Forward bias (positive to p, negative to n) reduces the barrier: $V_{eff}$ = $V_0$ - $V_{ext}$. Depletion narrows, majority carriers cross the junction, current rises exponentially: I = $I_0$(e^$\frac{eV}{nkT}$ - 1). The threshold voltage (~0.7 V Si, ~0.3 V Ge) is where significant current begins. Dynamic resistance $r_d$ = $\frac{nkT}{eI}$ — very low at operating point. Reverse bias (positive to n, negative to p) increases the barrier: $V_{eff}$ = $V_0$ + $V_{ext}$. Depletion widens, only minority carriers (thermally generated) contribute a tiny saturation current $I_0$ (~nA for Si). Current is nearly voltage-independent until breakdown.
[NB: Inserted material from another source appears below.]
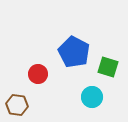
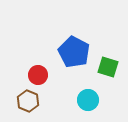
red circle: moved 1 px down
cyan circle: moved 4 px left, 3 px down
brown hexagon: moved 11 px right, 4 px up; rotated 15 degrees clockwise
Zener breakdown occurs in thin junctions (heavy doping): strong field ionizes covalent bonds. Avalanche breakdown occurs in thick junctions: accelerated carriers cause impact ionization cascade. The diode equation I = $I_0$(e^$\frac{eV}{nkT}$ - 1) describes both regions: positive V gives exponential forward current, negative V gives -$I_0$ (saturation). At room temperature, eV/kT ≈ V/0.026.